--- Task to carry out ---
Repeat verbatim each line from the line with "ere/-est-bøjning." to the end of the entries. Pictures do not belong in the copy.
---------- Data provided
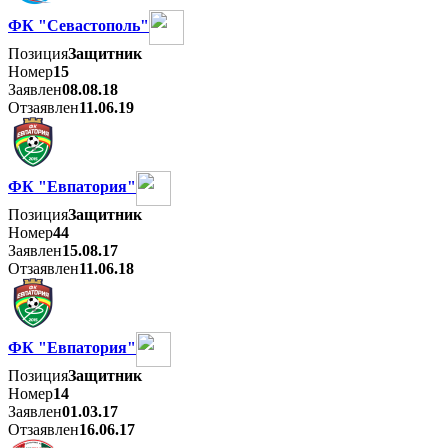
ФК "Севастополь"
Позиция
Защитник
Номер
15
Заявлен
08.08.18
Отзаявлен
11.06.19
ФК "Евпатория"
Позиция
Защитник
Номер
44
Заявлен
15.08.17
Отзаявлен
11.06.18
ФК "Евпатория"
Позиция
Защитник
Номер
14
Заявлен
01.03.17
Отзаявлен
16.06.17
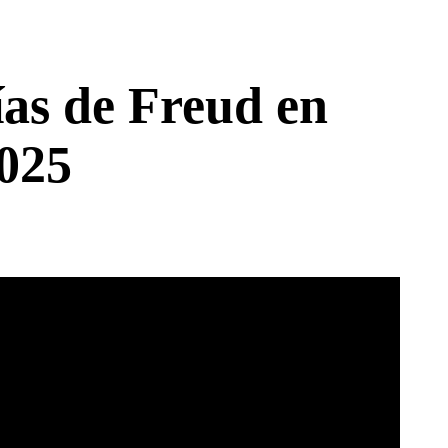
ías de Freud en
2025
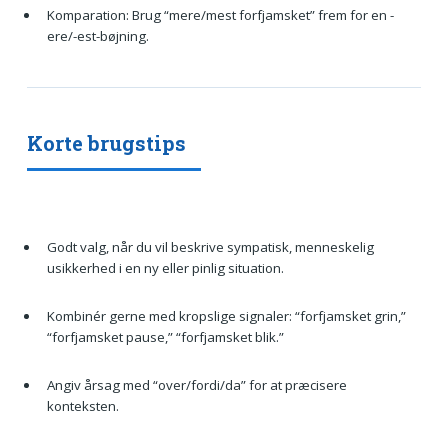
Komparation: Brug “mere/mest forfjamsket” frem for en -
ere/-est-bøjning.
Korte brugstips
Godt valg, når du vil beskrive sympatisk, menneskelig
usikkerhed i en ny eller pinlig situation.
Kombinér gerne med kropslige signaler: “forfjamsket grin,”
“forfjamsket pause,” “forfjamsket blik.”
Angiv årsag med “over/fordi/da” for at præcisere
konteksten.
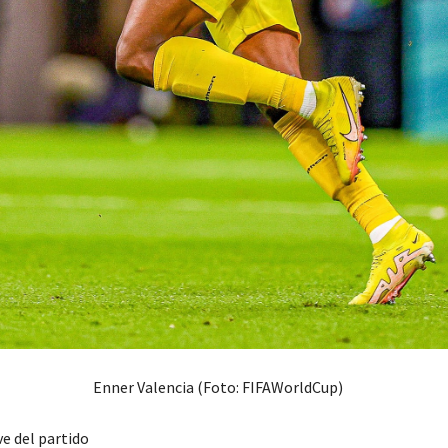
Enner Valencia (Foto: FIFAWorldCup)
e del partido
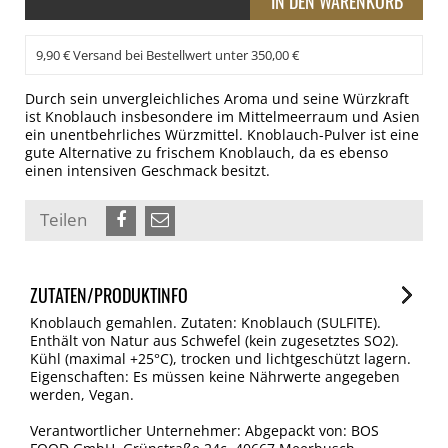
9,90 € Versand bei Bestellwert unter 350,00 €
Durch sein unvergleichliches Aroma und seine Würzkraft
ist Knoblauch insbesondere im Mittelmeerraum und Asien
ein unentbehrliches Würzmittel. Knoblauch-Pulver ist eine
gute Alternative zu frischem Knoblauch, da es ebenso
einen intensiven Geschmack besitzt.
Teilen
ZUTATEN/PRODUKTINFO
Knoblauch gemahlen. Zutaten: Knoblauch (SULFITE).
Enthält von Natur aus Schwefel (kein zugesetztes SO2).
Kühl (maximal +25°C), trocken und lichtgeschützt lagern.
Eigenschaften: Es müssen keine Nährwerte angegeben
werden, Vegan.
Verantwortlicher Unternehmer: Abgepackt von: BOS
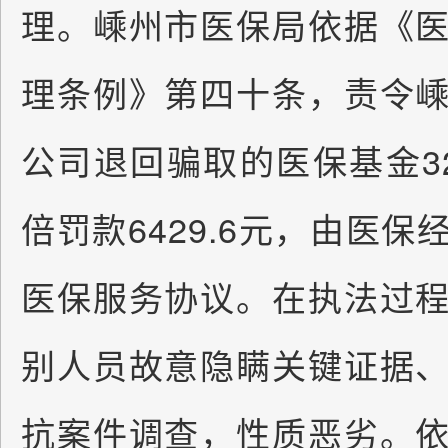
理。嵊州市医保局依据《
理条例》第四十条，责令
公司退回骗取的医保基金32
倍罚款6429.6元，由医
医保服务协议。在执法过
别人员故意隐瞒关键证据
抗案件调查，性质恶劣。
--------------------
--- Task response ---
ere/-est-bøjning.
Korte brugstips
Godt valg, når du vil beskrive sympatisk, menneskelig
usikkerhed i en ny eller pinlig situation.
Kombinér gerne med kropslige signaler: “forfjamsket grin,”
“forfjamsket pause,” “forfjamsket blik.”
Angiv årsag med “over/fordi/da” for at præcisere
konteksten.
Enner Valencia (Foto: FIFAWorldCup)
e del partido
9,90 € Versand bei Bestellwert unter 350,00 €
Durch sein unvergleichliches Aroma und seine Würzkraft
ist Knoblauch insbesondere im Mittelmeerraum und Asien
ein unentbehrliches Würzmittel. Knoblauch-Pulver ist eine
gute Alternative zu frischem Knoblauch, da es ebenso
einen intensiven Geschmack besitzt.
Teilen
ZUTATEN/PRODUKTINFO
Knoblauch gemahlen. Zutaten: Knoblauch (SULFITE).
Enthält von Natur aus Schwefel (kein zugesetztes SO2).
Kühl (maximal +25°C), trocken und lichtgeschützt lagern.
Eigenschaften: Es müssen keine Nährwerte angegeben
werden, Vegan.
Verantwortlicher Unternehmer: Abgepackt von: BOS
理。嵊州市医保局依据《
理条例》第四十条，责令
公司退回骗取的医保基金32
倍罚款6429.6元，由医
医保服务协议。在执法过
别人员故意隐瞒关键证据
抗案件调查，性质恶劣。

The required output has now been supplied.